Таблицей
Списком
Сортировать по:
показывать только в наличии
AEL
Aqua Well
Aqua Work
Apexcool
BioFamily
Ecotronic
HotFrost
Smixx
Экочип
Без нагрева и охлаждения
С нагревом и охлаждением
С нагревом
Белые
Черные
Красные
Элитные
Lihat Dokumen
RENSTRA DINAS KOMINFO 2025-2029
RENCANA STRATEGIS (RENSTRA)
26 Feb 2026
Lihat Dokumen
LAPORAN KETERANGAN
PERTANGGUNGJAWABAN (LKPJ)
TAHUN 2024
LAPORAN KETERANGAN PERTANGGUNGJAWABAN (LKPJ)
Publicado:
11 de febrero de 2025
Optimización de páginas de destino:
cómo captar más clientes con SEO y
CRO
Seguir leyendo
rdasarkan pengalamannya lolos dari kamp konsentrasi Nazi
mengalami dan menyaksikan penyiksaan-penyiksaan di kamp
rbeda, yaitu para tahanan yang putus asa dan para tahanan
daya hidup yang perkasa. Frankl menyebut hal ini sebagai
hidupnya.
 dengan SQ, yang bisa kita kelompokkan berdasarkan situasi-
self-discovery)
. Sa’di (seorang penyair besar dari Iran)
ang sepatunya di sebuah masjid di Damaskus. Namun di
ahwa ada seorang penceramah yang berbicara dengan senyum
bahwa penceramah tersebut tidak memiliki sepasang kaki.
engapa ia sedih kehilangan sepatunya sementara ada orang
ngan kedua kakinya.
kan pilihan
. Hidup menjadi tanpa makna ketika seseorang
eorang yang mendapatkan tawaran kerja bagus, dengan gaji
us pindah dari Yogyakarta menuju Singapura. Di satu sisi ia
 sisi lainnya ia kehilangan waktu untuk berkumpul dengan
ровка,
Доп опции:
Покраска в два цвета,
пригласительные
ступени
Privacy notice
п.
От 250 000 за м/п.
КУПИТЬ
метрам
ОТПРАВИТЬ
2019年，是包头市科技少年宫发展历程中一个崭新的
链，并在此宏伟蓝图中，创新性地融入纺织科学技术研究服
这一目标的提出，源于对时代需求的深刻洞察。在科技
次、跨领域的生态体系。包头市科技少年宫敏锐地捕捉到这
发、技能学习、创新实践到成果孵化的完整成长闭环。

:::::

--- WHAT YOU WILL DO ---
Report back each line in the material above that contains the string "нагревом".

--- RESULT FOR THIS EXERCISE ---
С нагревом и охлаждением
С нагревом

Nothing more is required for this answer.